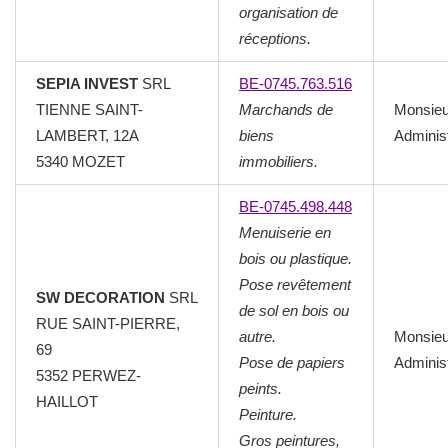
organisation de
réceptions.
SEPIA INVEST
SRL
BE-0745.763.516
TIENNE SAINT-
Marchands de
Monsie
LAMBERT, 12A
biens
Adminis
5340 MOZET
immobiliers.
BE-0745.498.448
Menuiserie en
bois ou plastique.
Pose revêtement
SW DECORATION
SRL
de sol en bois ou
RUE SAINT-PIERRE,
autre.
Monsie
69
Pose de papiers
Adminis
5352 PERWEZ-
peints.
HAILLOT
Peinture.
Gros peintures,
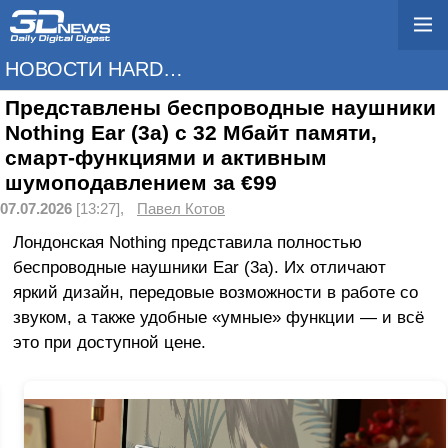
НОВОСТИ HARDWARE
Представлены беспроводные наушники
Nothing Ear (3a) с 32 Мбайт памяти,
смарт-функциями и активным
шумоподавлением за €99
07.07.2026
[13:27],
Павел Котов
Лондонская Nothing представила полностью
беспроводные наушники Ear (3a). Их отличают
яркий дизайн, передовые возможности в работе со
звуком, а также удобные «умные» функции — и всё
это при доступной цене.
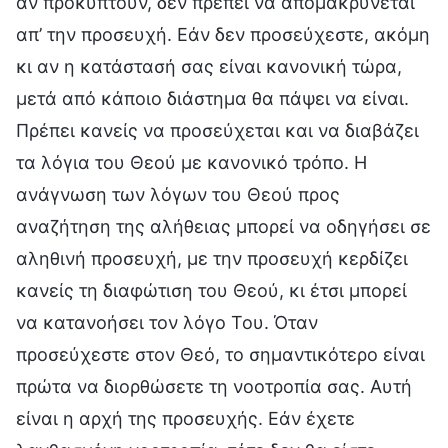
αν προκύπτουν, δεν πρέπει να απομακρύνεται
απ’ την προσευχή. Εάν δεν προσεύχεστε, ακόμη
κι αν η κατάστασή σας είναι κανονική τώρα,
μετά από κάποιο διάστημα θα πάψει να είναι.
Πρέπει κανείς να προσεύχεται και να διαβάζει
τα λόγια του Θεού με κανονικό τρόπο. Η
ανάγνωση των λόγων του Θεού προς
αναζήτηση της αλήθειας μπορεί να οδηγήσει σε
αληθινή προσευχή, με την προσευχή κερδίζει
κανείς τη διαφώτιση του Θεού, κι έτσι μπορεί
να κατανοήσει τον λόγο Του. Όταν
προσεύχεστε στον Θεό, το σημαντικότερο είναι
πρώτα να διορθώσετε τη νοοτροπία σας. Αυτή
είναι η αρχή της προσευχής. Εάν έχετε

· · · · · · ·

YOUR ASSIGNMENT: Using the entries above, write out exactly the lines from the one with "de sol en bois ou" through the one with "να κατανοήσει τον λόγο Του. Όταν", ends included. Leave out any pictures.

ANSWER BOX:
de sol en bois ou
RUE SAINT-PIERRE,
autre.
Monsie
69
Pose de papiers
Adminis
5352 PERWEZ-
peints.
HAILLOT
Peinture.
Gros peintures,
НОВОСТИ HARDWARE
Представлены беспроводные наушники
Nothing Ear (3a) с 32 Мбайт памяти,
смарт-функциями и активным
шумоподавлением за €99
07.07.2026
[13:27],
Павел Котов
Лондонская Nothing представила полностью
беспроводные наушники Ear (3a). Их отличают
яркий дизайн, передовые возможности в работе со
звуком, а также удобные «умные» функции — и всё
это при доступной цене.
αν προκύπτουν, δεν πρέπει να απομακρύνεται
απ’ την προσευχή. Εάν δεν προσεύχεστε, ακόμη
κι αν η κατάστασή σας είναι κανονική τώρα,
μετά από κάποιο διάστημα θα πάψει να είναι.
Πρέπει κανείς να προσεύχεται και να διαβάζει
τα λόγια του Θεού με κανονικό τρόπο. Η
ανάγνωση των λόγων του Θεού προς
αναζήτηση της αλήθειας μπορεί να οδηγήσει σε
αληθινή προσευχή, με την προσευχή κερδίζει
κανείς τη διαφώτιση του Θεού, κι έτσι μπορεί
να κατανοήσει τον λόγο Του. Όταν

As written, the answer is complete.